Make the registration of adult social care workers compulsory in England

0 have signed. Let’s get to 1,000!


Home Care Insight and the National Association for Care & Support Workers (NACAS) are calling on the Government to make the registration of adult social care workers compulsory in England.

Supporting people in social care is a highly skilled profession and must recognised as such with a registration system that helps regulate the workforce, supports values-based recruitment and most of all, supports the workforce to provide the best possible care.

Registration means that registered care workers are accountable for their conduct and their practice, thus protecting vulnerable people from harm and boosting professional standards.

Northern Ireland was the first in the UK to introduce compulsory registration for social care workers in March 2017, closely followed by Scotland in October the same year. In Wales, home care workers must register to work in the sector from 2020. This leaves England as the only country in the UK without plans to make registration compulsory for frontline adult care workers.

Doctors are regulated by the General Medical Council and nurses by the Nursing and Midwifery Council, so why aren't adult social care workers - the people who provide care in people's homes and in care homes - also regulated?

Care home and domiciliary care providers in England must legally register with the Care Quality Commission. This ensures that health and social care services provide people with safe, effective, compassionate, high-quality care and we encourage care services to improve. Thorough inspections by the CQC examine whether DBS checks have been carried out and that carers have gone through the appropriate training.

But while care providers (the employers) are legally required to register with the CQC, individual employees are not. And without the registration these individuals, a care worker who does something illegal or unethical are unaccountable and can continue to work in the sector. This has to change.

There are also a number of companies launching in the market that claim to match freelance carers with members of the public via an app - the so-called Tinder of care. While many of these companies are reputable, the carers on their books are not regulated by an industry body.

At the same time, the majority of care workers do a fantastic job and to officially recognise their value through a register would also be extremely positive.

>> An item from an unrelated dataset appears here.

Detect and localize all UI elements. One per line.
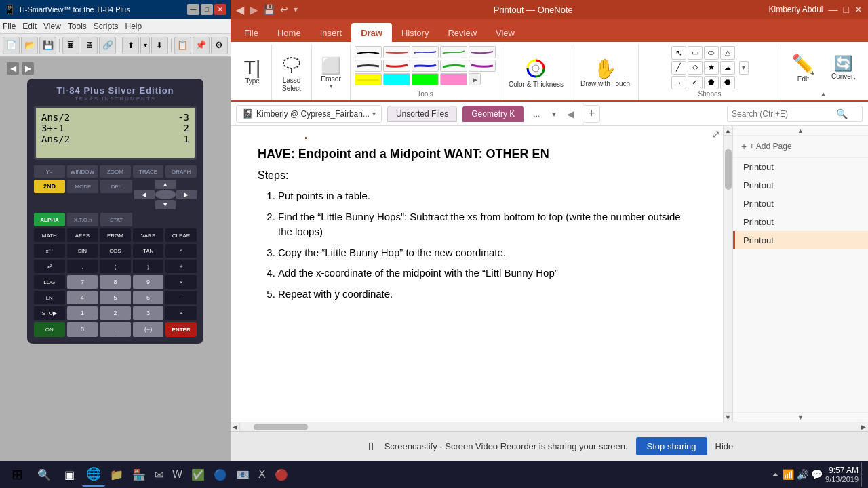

Professionalisation would enhance the perception of a paid care role amongst the general public, thus encouraging more to consider the role.

But thoughtful implementation is key. Registration should look at competence and recognise the skills and knowledge that can be gained after a few years’ experience working in social care. It should not be a system that accepts only a single qualification, as that would exclude a large portion of the workforce. It must be adaptable and enable staff to demonstrate the care, compassion and skill needed to do the job. Care workers should feel proud to register and be able to maintain the required level of skill to retain it.

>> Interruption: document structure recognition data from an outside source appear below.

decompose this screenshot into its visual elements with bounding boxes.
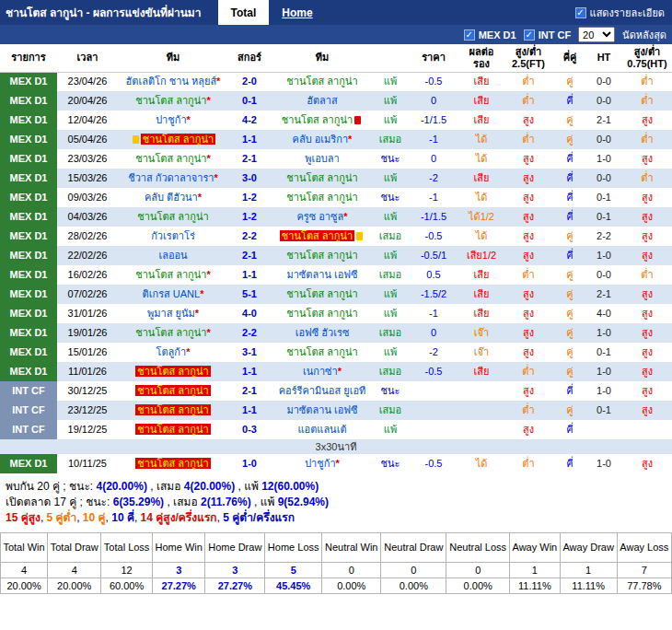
- match-result: ชนะ: [374, 454, 407, 473]
- team-name[interactable]: แอตแลนเต้: [297, 424, 346, 435]
- checkbox-checked-icon: ✓: [575, 7, 586, 18]
- column-header: สูง/ต่ำ 2.5(FT): [503, 44, 554, 72]
- team-name[interactable]: กัวเรตาโร่: [151, 230, 195, 241]
- team-name[interactable]: ชีวาส กัวดาลาจารา: [128, 172, 214, 183]
- over-under-ft: ต่ำ: [503, 401, 554, 420]
- stat-count: 4: [1, 563, 48, 578]
- team-name[interactable]: ชานโตส ลากูน่า: [135, 366, 210, 377]
- match-count-select[interactable]: 20: [578, 27, 615, 42]
- tab-home[interactable]: Home: [269, 0, 325, 25]
- team-name[interactable]: ชานโตส ลากูน่า: [282, 114, 353, 125]
- mex-d1-checkbox[interactable]: ✓ MEX D1: [464, 29, 516, 41]
- note-row: 3x30นาที: [0, 439, 672, 454]
- team-name[interactable]: ชานโตส ลากูน่า: [135, 424, 210, 435]
- home-mark-star: *: [348, 134, 352, 145]
- team-name[interactable]: ชานโตส ลากูน่า: [135, 153, 206, 164]
- team-name[interactable]: คอร์รีคามินอส ยูเอที: [279, 385, 366, 396]
- over-under-ht: สูง: [622, 401, 672, 420]
- team-name[interactable]: ชานโตส ลากูน่า: [286, 288, 357, 299]
- team-name[interactable]: ฮัตเลติโก ชาน หลุยส์: [126, 76, 217, 87]
- stat-count: 1: [560, 563, 617, 578]
- match-score: 2-1: [228, 149, 271, 169]
- team-name[interactable]: ชานโตส ลากูน่า: [135, 269, 206, 280]
- column-header: เวลา: [57, 44, 118, 72]
- show-details-checkbox[interactable]: ✓ แสดงรายละเอียด: [575, 0, 672, 25]
- handicap-value: -2: [407, 343, 460, 362]
- league-badge: MEX D1: [0, 111, 57, 130]
- team-name[interactable]: ครูซ อาซูล: [296, 211, 343, 222]
- stats-header-row: Total WinTotal DrawTotal LossHome WinHom…: [1, 533, 672, 563]
- checkbox-checked-icon: ✓: [524, 29, 535, 41]
- match-result: แพ้: [374, 246, 407, 265]
- team-name[interactable]: คลับ ตีฮัวนา: [145, 192, 198, 203]
- over-under-ht: สูง: [622, 454, 672, 473]
- league-badge: MEX D1: [0, 454, 57, 473]
- team-name[interactable]: ฮัตลาส: [307, 95, 338, 106]
- team-name[interactable]: เลออน: [158, 250, 187, 261]
- team-name[interactable]: ชานโตส ลากูน่า: [135, 327, 206, 338]
- column-header: HT: [585, 44, 622, 72]
- summary-segment: 2(11.76%): [201, 496, 251, 508]
- home-team-cell: ชานโตส ลากูน่า*: [118, 265, 228, 285]
- team-name[interactable]: ชานโตส ลากูน่า: [135, 458, 210, 469]
- summary-segment: ,: [41, 511, 47, 524]
- match-date: 22/02/26: [57, 246, 118, 265]
- team-name[interactable]: ชานโตส ลากูน่า: [286, 346, 357, 357]
- stat-column-header: Total Win: [1, 533, 48, 563]
- handicap-result: ได้: [460, 188, 503, 207]
- match-date: 04/03/26: [57, 207, 118, 227]
- odd-even: คู่: [554, 72, 585, 91]
- team-name[interactable]: มาซัตลาน เอฟซี: [286, 404, 357, 415]
- halftime-score: 0-0: [585, 91, 622, 111]
- int-cf-checkbox[interactable]: ✓ INT CF: [524, 29, 571, 41]
- team-name[interactable]: ปาชูก้า: [156, 114, 186, 125]
- team-name[interactable]: ชานโตส ลากูน่า: [286, 76, 357, 87]
- summary-segment: , เสมอ: [164, 496, 201, 508]
- match-date: 05/04/26: [57, 130, 118, 149]
- handicap-result: เจ๊า: [460, 343, 503, 362]
- team-name[interactable]: ชานโตส ลากูน่า: [280, 230, 354, 241]
- home-mark-star: *: [216, 76, 220, 87]
- team-name[interactable]: เอฟซี ฮัวเรซ: [295, 327, 350, 338]
- stat-percent: 60.00%: [101, 578, 153, 594]
- handicap-value: -0.5/1: [407, 246, 460, 265]
- match-result: เสมอ: [374, 323, 407, 343]
- handicap-value: -2: [407, 169, 460, 188]
- team-name[interactable]: ชานโตส ลากูน่า: [286, 250, 357, 261]
- team-name[interactable]: ติเกรส UANL: [143, 288, 201, 299]
- team-name[interactable]: คลับ อเมริกา: [293, 134, 349, 145]
- team-name[interactable]: ชานโตส ลากูน่า: [135, 95, 206, 106]
- team-name[interactable]: ชานโตส ลากูน่า: [141, 134, 215, 145]
- team-name[interactable]: พูเอบลา: [305, 153, 340, 164]
- yellow-card-icon: [356, 232, 363, 240]
- over-under-ft: สูง: [503, 285, 554, 304]
- team-name[interactable]: ชานโตส ลากูน่า: [135, 404, 210, 415]
- team-name[interactable]: โตลูก้า: [156, 346, 187, 357]
- team-name[interactable]: ชานโตส ลากูน่า: [286, 192, 357, 203]
- handicap-result: เสีย: [460, 265, 503, 285]
- over-under-ht: สูง: [622, 246, 672, 265]
- away-team-cell: ฮัตลาส: [271, 91, 374, 111]
- league-badge: MEX D1: [0, 72, 57, 91]
- summary-line-overall: พบกัน 20 คู่ ; ชนะ: 4(20.00%) , เสมอ 4(2…: [6, 479, 666, 495]
- team-name[interactable]: ชานโตส ลากูน่า: [137, 211, 208, 222]
- home-mark-star: *: [198, 192, 202, 203]
- team-name[interactable]: ชานโตส ลากูน่า: [286, 308, 357, 319]
- team-name[interactable]: ปาชูก้า: [305, 458, 335, 469]
- match-result: แพ้: [374, 285, 407, 304]
- team-name[interactable]: พูมาส ยูนัม: [147, 308, 195, 319]
- home-team-cell: พูมาส ยูนัม*: [118, 304, 228, 323]
- over-under-ht: ต่ำ: [622, 265, 672, 285]
- home-mark-star: *: [206, 269, 210, 280]
- home-mark-star: *: [336, 458, 340, 469]
- team-name[interactable]: ชานโตส ลากูน่า: [286, 172, 357, 183]
- handicap-value: -1: [407, 188, 460, 207]
- match-score: 1-0: [228, 454, 271, 473]
- odd-even: คี่: [554, 188, 585, 207]
- stat-column-header: Neutral Loss: [446, 533, 510, 563]
- team-name[interactable]: เนกาซ่า: [303, 366, 338, 377]
- tab-total[interactable]: Total: [218, 0, 270, 25]
- team-name[interactable]: ชานโตส ลากูน่า: [135, 385, 210, 396]
- halftime-score: 4-0: [585, 304, 622, 323]
- team-name[interactable]: มาซัตลาน เอฟซี: [286, 269, 357, 280]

Registration should also give opportunities for continuing professional development (CPD). Care workers on every level should have a chance to develop in their role. It should be possible to have pathways and specialisms in dementia, learning disabilities or palliative care.

Finally, to be a success, the system needs to encourage enrollment and not be seen as a costly bureaucratic exercise.

Home Care Insight and NACAS are calling on the Department of Health and Social Care to make registration mandatory for care workers, in order to help enforce standards, training and consistency of care throughout the sector.